Cuando el señor Feliu sale de casa ya es noche cerrada, y por la calle se expande una niebla oscura, mugrienta, un poco salada y con olor a pescado frito que no desaparece hasta bien entrada la mañana siguiente. Es el espíritu del otoño, esa extraña mezcla de melancolía del verano y miedo al invierno que nos sobrecoge en los días más fríos, en las noches más largas. No es, sin embargo, una sensación nada desagradable, más bien se nos aparece como una revelación silenciosamente hermosa, paradójicamente renovadora. La decadencia del otoño trae consigo un encanto ligero, casi invisible, como una gasa que envolviera los árboles desnudos, la lluvia cenicienta.

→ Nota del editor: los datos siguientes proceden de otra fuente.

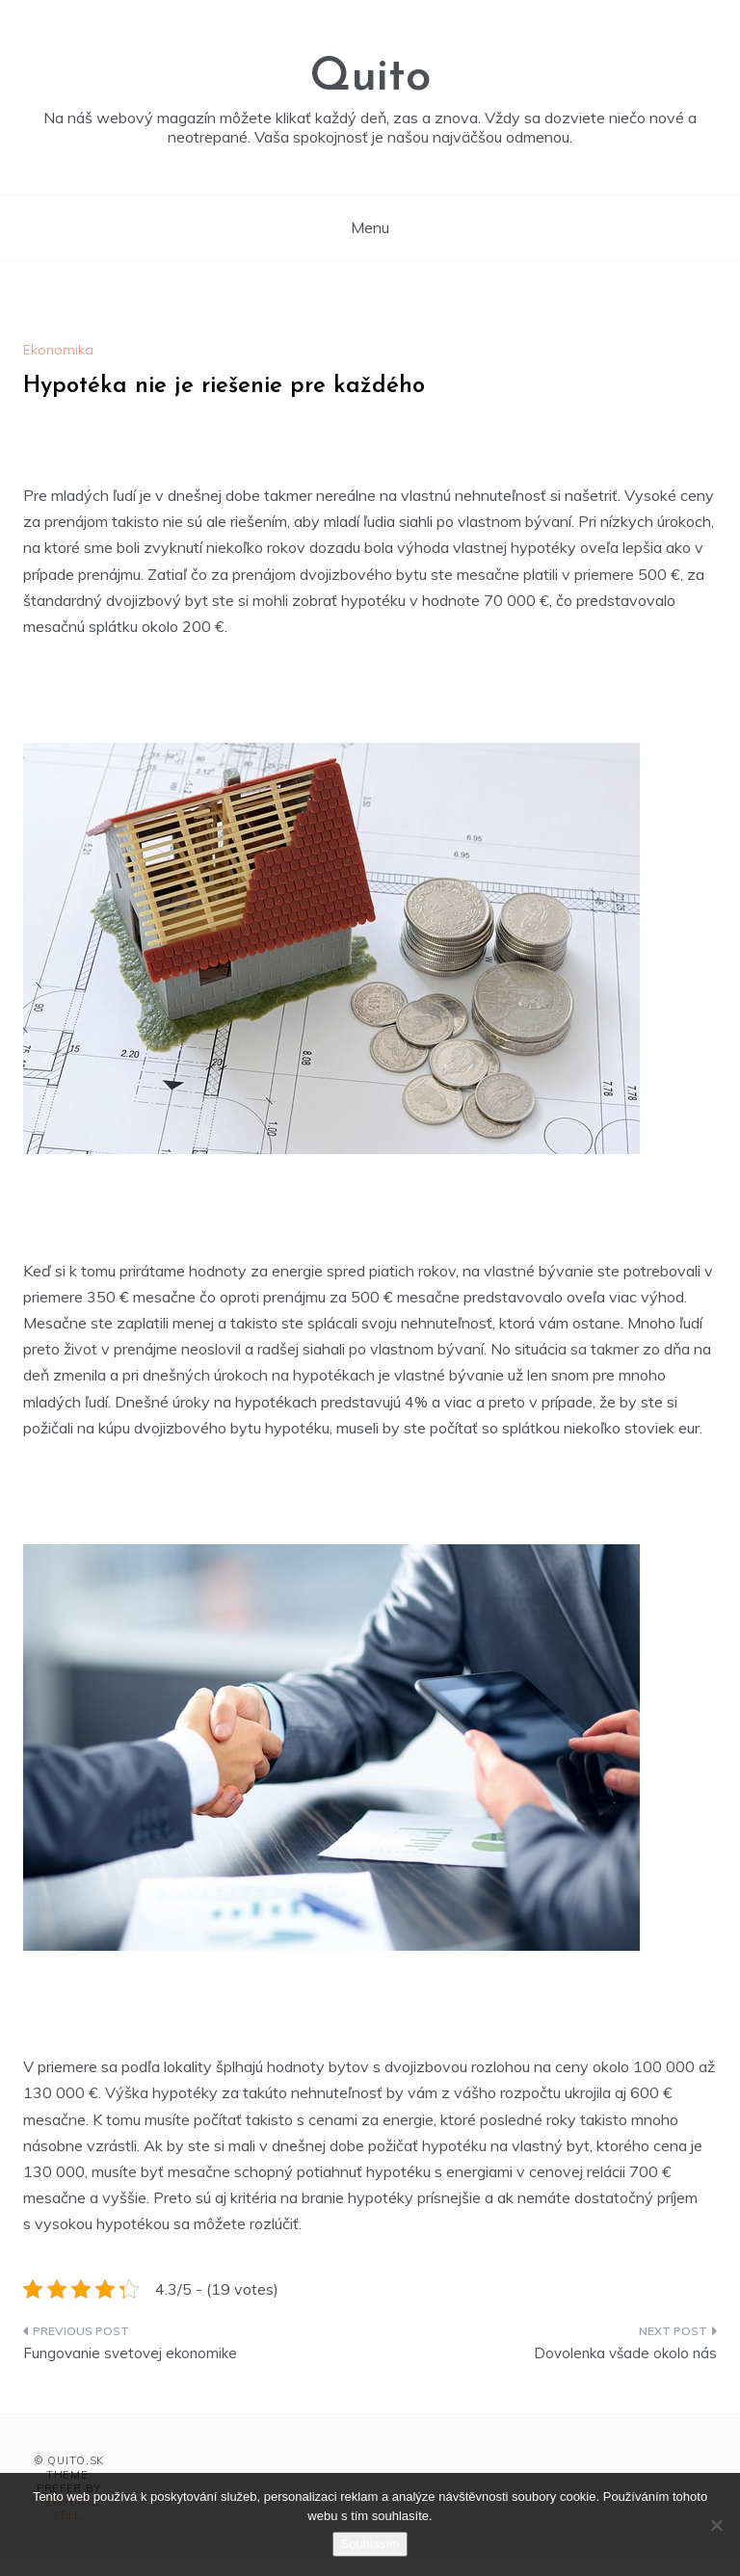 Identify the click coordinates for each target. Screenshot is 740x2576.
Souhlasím (369, 2544)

El señor Feliu sale de casa y a las seis de la tarde ya es noche cerrada. En las ventanas del edificio de enfrente se reflejan las luces de los coches, de las tiendas, de la televisión demasiado alta del vecino del sexto y de la dulce bombilla azulada del estudiante de saxofón. Todas ellas chisporrotean en la superficie clara, todas, menos la luz naranja de las farolas. Ayer cambiaron la hora y hoy todavía no se han encendido.
El señor Feliu aspira el viejo aroma del otoño y se adentra en la negrura espesa de la calle. Mientras camina, bajo sus pies crujen hojas secas y manadas enteras de mosquitos muertos de frío.